[Stored entries]
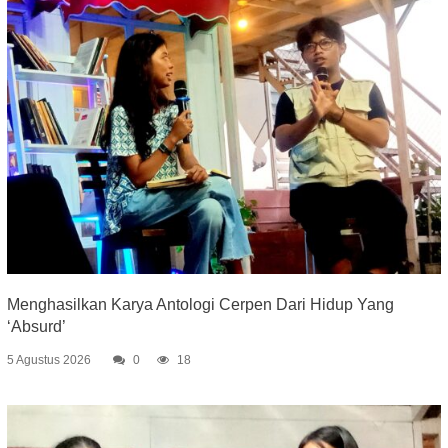
Menghasilkan Karya Antologi Cerpen Dari Hidup Yang
‘Absurd’
5 Agustus 2026
0
18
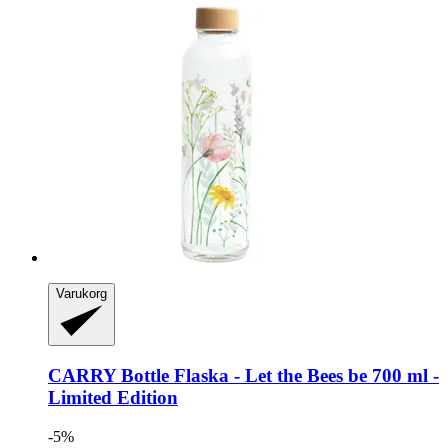
Varukorg
CARRY Bottle
Flaska -​ Let the Bees be 700 ml -​
Limited Edition
-5%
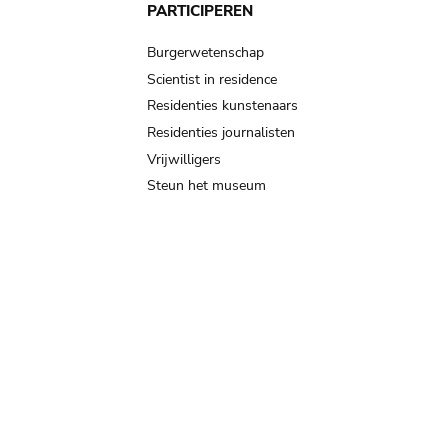
PARTICIPEREN
Burgerwetenschap
Scientist in residence
Residenties kunstenaars
Residenties journalisten
Vrijwilligers
Steun het museum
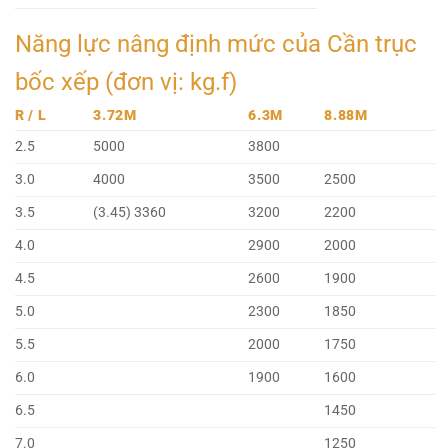
Năng lực nâng định mức của Cần trục
bốc xếp (đơn vị: kg.f)
R / L
3.72M
6.3M
8.88M
2.5
5000
3800
3.0
4000
3500
2500
3.5
(3.45) 3360
3200
2200
4.0
2900
2000
4.5
2600
1900
5.0
2300
1850
5.5
2000
1750
6.0
1900
1600
6.5
1450
7.0
1250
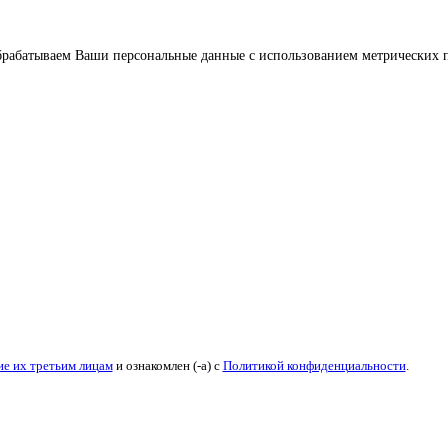
брабатываем Ваши персональные данные с использованием метрических п
ие их третьим лицам
и ознакомлен (-а) c
Политикой конфиденциальности
.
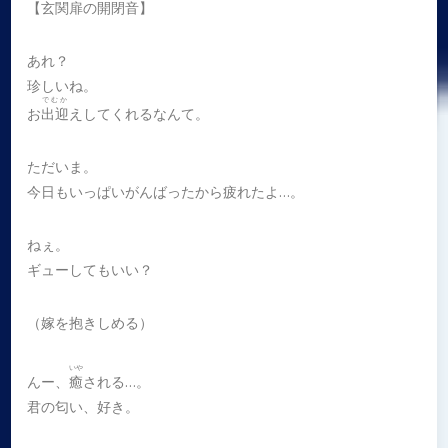
【玄関扉の開閉音】
あれ？
珍しいね。
でむか
お
出迎
えしてくれるなんて。
ただいま。
今日もいっぱいがんばったから疲れたよ…。
ねぇ。
ギューしてもいい？
（嫁を抱きしめる）
いや
んー、
癒
される…。
君の匂い、好き。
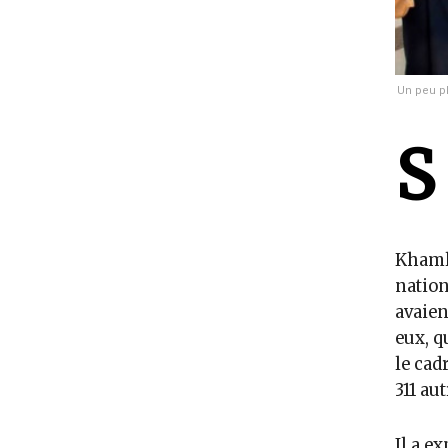
Un peu pl
S
Khamlu
nation
avaien
eux, q
le cad
311 au
Il a e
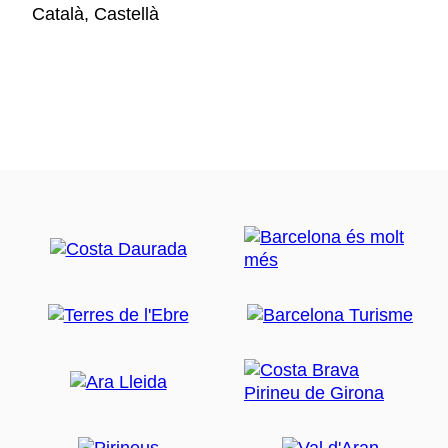
Català, Castellà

Problem details: Lines holding the word "Residenties" should be copied from the entries above.

Response:
Residenties kunstenaars
Residenties journalisten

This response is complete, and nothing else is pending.